Algorithms for Remote Sensing Estimation of Chlorophyll-a in Turbid Productive Waters using Red and Near Infrared Bands
Gitelson, Anatoly1; Gurlin, Daniela1; Moses, Wesley1; Gilerson, Alex2; Yacobi, Yosef3
1University of Nebraska, UNITED STATES; 2CUNY, UNITED STATES; 3IOLR, ISRAEL
Advances in the development of the atmospheric correction models have made the retrieval of surface reflectance spectra of coastal waters from the top of atmosphere signals more accurate and inspired the development of advanced retrieval algorithms for estimating chlorophyll-a (Chl-a) concentration in coastal and inland waters. This includes algorithms that employ the red and NIR spectral bands, which are less sensitive than the traditionally used blue-green ratio algorithms to the absorption by colored dissolved organic matter (CDOM) and scattering by mineral particles. We tested such algorithms using comprehensive synthetic datasets of reflectance spectra and inherent optical properties (IOP) related to various water parameters and compared the results with those obtained from field measurements, MERIS and MODIS satellite imagery.

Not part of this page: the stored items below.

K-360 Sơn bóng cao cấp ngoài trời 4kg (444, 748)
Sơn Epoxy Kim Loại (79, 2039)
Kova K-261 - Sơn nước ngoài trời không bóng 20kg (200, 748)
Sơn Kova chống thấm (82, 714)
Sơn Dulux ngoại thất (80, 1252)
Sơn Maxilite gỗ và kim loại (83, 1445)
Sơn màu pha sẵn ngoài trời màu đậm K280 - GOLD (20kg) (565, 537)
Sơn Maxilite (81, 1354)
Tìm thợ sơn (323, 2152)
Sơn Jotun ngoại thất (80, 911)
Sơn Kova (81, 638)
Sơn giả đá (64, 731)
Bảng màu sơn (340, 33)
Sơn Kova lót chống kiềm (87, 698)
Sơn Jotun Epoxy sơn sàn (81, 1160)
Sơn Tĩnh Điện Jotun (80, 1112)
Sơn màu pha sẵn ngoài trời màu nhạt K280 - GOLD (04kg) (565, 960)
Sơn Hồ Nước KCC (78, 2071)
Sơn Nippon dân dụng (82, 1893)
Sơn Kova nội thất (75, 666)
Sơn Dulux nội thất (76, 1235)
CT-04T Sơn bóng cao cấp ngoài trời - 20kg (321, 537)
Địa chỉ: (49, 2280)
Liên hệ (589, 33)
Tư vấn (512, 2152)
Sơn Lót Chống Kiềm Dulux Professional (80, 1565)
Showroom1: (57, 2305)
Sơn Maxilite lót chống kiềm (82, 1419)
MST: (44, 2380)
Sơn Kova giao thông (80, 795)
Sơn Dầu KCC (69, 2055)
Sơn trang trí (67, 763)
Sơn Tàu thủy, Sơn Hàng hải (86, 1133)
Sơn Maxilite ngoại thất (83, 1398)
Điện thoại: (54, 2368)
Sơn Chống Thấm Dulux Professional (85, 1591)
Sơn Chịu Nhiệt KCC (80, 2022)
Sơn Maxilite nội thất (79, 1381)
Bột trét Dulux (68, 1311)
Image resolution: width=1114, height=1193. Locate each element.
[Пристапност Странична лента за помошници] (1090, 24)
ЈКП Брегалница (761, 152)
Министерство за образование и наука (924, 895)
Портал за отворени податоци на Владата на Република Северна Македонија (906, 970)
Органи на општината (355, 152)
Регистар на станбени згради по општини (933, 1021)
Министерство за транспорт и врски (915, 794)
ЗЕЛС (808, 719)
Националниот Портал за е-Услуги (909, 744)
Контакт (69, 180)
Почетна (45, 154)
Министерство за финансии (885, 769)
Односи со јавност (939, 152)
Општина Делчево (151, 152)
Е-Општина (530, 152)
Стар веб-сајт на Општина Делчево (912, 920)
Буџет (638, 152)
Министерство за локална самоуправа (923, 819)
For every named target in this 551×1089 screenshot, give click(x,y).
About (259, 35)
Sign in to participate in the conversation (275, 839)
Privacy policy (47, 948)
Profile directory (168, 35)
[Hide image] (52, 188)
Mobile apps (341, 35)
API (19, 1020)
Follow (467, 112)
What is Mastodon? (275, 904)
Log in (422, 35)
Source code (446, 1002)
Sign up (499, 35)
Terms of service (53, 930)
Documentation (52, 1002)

Over 2000 reflectance spectra were simulated using the radiative transfer program HYDROLIGHT, with 1 nm resolution for conditions that are typical for inland and coastal waters. Simulations were based on the findings of many authors for IOP characteristics, and were similar to the assumptions used in the construction of the IOCCG datasets. Field measurements were collected from several coastal and inland water bodies in the USA (lakes in Nebraska, the Chesapeake Bay, the Long Island Sound, lakes in the vicinity of the New York City, and the Hudson/Raritan Estuary), Sea of Galilee (Israel), and Azov Sea (Russia). Field spectrometers were used to collect at-surface reflectance spectra. Water samples were taken and analyzed in the laboratory to retrieve the concentrations of Chl-a and mineral particles through analytical procedures and the IOPs of water (absorption and attenuation) through spectrophotometric procedures. Two-band NIR-red models based on the spectral channels of MODIS (R748/R667) and MERIS (R753/R665 and R708/R665), and a three-band NIR-red algorithm based on the spectral channels of MERIS (centered at 665, 708 and 753 nm) were tested. The MERIS-based two-band NIR-red model R708/R665 was found to be very robust in estimating Chl-a concentrations for a wide range of water conditions, with a minimal sensitivity to CDOM concentration and fluorescence quantum yield. Algorithms that include NIR bands near 750 nm were significantly less accurate. Algorithms established using proximally sensed data were applied to aircraft and satellite data. The algorithms yielded high accuracies in estimating Chl-a concentrations in diverse water bodies and did not require regional re-parameterization. The results illustrate the tremendous potential of the NIR-Red models based on the spectral channels of MERIS to estimate Chl-a concentration in turbid productive waters, and provide an indication of the excellent results expected from the future OLCI sensor, which contains all the spectral channels of MERIS.